Il presidente Renzi ha ragione. I sindacati furono piuttosto moderati nei confronti del governo da me presieduto (novembre 2011 – aprile 2013), in particolare se si tiene conto delle pesanti misure che fu indispensabile adottare per allontanare l’Italia dal rischio di insolvenza, nonché delle riforme delle pensioni e del lavoro necessarie a riavviare la crescita. Inoltre, il nostro fu il primo governo ad abbandonare, nella sostanza e nella forma, il metodo della concertazione con le parti sociali, come in seguito avrebbe fatto anche il governo Renzi.

 

Come mai i sindacati pur trovandosi di fronte a interventi non certo lievi a carico di pensionati e lavoratori e a un governo, per di più guidato da una persona non appartenente alla sinistra, che riduceva il potere e l’influenza dei sindacati medesimi si sono comportati in un modo moderato e responsabile, contribuendo così all’uscita dall’emergenza finanziaria?

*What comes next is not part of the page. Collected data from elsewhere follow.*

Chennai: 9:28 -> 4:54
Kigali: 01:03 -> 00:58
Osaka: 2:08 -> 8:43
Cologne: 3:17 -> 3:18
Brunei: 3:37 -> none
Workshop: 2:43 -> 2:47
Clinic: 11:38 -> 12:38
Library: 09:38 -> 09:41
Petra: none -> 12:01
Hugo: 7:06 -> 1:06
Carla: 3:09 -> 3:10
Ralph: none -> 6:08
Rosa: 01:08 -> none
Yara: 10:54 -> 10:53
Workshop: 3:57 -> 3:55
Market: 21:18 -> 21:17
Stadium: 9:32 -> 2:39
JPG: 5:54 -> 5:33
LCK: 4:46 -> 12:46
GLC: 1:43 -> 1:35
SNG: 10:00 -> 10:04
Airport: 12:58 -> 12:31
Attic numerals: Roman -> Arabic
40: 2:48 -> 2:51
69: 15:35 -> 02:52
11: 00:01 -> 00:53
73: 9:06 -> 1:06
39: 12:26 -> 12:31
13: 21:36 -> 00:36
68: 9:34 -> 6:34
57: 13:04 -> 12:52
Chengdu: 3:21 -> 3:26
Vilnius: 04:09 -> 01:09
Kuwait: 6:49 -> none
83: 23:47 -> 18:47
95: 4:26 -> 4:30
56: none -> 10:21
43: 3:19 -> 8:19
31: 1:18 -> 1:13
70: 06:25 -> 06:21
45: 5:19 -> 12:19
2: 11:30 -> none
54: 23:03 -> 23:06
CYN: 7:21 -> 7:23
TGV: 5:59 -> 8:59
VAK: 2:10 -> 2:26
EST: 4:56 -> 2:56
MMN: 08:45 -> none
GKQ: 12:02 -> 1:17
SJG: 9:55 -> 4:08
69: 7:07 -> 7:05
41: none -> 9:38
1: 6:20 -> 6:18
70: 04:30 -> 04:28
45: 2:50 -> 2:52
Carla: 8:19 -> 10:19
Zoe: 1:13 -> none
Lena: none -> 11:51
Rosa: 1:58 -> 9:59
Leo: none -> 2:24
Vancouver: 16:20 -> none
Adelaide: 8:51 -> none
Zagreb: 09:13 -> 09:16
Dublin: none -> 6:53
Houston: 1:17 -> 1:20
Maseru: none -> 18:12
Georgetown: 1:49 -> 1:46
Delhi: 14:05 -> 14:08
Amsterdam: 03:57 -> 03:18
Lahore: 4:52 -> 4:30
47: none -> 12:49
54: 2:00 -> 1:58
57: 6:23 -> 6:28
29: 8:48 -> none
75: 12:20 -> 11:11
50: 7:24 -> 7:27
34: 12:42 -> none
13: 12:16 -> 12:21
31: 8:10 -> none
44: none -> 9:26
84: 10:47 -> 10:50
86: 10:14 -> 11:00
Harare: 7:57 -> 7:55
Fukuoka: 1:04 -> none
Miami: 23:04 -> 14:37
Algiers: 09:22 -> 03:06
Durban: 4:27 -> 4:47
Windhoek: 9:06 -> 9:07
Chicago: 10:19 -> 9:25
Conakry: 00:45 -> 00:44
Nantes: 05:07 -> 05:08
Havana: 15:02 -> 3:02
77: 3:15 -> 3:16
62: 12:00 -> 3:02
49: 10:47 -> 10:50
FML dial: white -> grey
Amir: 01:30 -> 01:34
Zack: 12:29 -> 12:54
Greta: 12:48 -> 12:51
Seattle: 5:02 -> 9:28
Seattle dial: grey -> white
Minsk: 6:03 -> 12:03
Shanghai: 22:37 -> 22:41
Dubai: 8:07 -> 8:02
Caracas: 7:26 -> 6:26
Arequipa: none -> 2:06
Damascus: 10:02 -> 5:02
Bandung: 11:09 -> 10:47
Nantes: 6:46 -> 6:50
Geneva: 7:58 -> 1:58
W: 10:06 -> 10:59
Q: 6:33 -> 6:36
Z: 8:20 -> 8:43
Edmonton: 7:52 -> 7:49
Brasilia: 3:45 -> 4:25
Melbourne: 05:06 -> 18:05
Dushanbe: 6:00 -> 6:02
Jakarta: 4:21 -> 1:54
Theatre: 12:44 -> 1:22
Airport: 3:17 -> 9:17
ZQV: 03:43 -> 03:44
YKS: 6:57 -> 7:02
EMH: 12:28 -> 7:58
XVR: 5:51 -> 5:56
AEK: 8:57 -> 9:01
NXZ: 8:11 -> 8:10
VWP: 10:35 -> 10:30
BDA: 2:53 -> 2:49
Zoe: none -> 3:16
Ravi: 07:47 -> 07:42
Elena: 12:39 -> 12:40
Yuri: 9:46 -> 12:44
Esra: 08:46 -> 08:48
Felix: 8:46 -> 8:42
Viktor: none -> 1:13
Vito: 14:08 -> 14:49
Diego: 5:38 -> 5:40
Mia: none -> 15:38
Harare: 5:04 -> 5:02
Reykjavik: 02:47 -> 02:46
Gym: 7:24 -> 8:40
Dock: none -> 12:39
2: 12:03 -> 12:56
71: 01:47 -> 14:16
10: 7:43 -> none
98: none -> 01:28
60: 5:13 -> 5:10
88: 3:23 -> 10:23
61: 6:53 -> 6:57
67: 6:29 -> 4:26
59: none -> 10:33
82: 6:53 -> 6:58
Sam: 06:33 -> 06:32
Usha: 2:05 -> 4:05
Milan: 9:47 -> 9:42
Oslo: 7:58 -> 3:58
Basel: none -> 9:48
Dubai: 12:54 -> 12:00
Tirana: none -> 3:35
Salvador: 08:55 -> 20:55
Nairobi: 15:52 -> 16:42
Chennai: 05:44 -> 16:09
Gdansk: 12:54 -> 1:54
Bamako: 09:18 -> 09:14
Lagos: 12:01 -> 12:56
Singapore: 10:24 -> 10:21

E invece oggi, almeno a giudizio dei leader del governo e del Pd, si sono dati una linea più aggressiva? Non pretendo di avere una spiegazione complessiva. Ritengo però che, mettendo a confronto le circostanze di allora e quelle odierne, si possa riflettere su tre elementi.

 

  1. In quella fase si adottarono provvedimenti pesanti anche nei confronti di soggetti economici e sociali diversi dai pensionati e dai lavoratori dipendenti. Venne di fatto introdotta, con l’Imu, una forma di tassazione patrimoniale, modulata secondo considerazioni sociali. Curiosamente, con i due successivi governi pur guidati da personalità della “sinistra”, Enrico Letta e Matteo Renzi si è eliminata, o meglio si è cercato di eliminare l’Imu sulla prima casa, cioè la principale componente di imposizione patrimoniale. E’ noto che la tassazione del patrimonio è stata spesso, nei decenni precedenti, invocata dalle sinistre per motivi di giustizia sociale, anche in fasi nelle quali non vi erano emergenze finanziarie da fronteggiare. Allo stesso modo, gli incisivi provvedimenti che introducemmo a contrasto dell’evasione fiscale e della corruzione, visti a destra con maggiore sfavore che a sinistra, hanno probabilmente contribuito a dare al mondo del lavoro e ai sindacati il senso di una fase molto difficile nella vita del paese, ma difficile per tutti e gestita con l’intento di ripartirne i pesi in modo per quanto possibile equilibrato.

 

  1. Anche nei momenti di obiettivo contrasto di posizioni, né i miei colleghi ministri né io ci siamo mai permessi di mancare di rispetto ai sindacati, ai loro dirigenti e al loro ruolo nella vita del paese, pur avendo deliberatamente ridimensionato tale ruolo nelle materie che la Costituzione assegna al Parlamento e al governo.

 

  1. Ci guidava una forte preoccupazione di simmetria tra le parti sociali. Proprio nel momento in cui si ridimensiona il ruolo improprio che in passato i sindacati dei lavoratori avevano spesso assunto pen- savamo è importante comportarsi nello stesso modo con i sindacati dei datori di lavoro e in generale con le organizzazioni degli imprenditori. Le energie delle imprese, così come le energie dei lavoratori, sono essenziali per la competitività e la crescita dell’economia, e addirittura per la vita civile della comunità. Ma se, avendo considerato fino all’altroieri i lavoratori e le loro organizzazioni come forza egemone, detentrice di una visione generale per il futuro del paese, oggi si riserva alle imprese e alle loro organizzazioni tale funzione egemone, e si dà l’impressione di erigere il più che onesto presidente di Confindustria Giorgio Squinzi in mente ispiratrice della strategia del paese e naturale giudice sui provvedimenti del governo, non bisogna sorprendersi delle reazioni.

 

Le considerazioni esposte danno per scontato che l’obiettivo di un governo e di chi lo presiede sia quello di conseguire, attraverso i provvedimenti e la comunicazione, i risultati annunciati. Se invece si avesse in mente come obiettivo prevalente quello di acquisire il consenso elettorale, allora l’individuazione di “nemici”, da additare per il biasimo a cittadini sovente esasperati e alla ricerca di “colpevoli”, potrebbe essere la strategia ottimale. I sindacati, in una fase di loro (non immeritata) impopolarità, possono rappresentare uno dei bersagli privilegiati.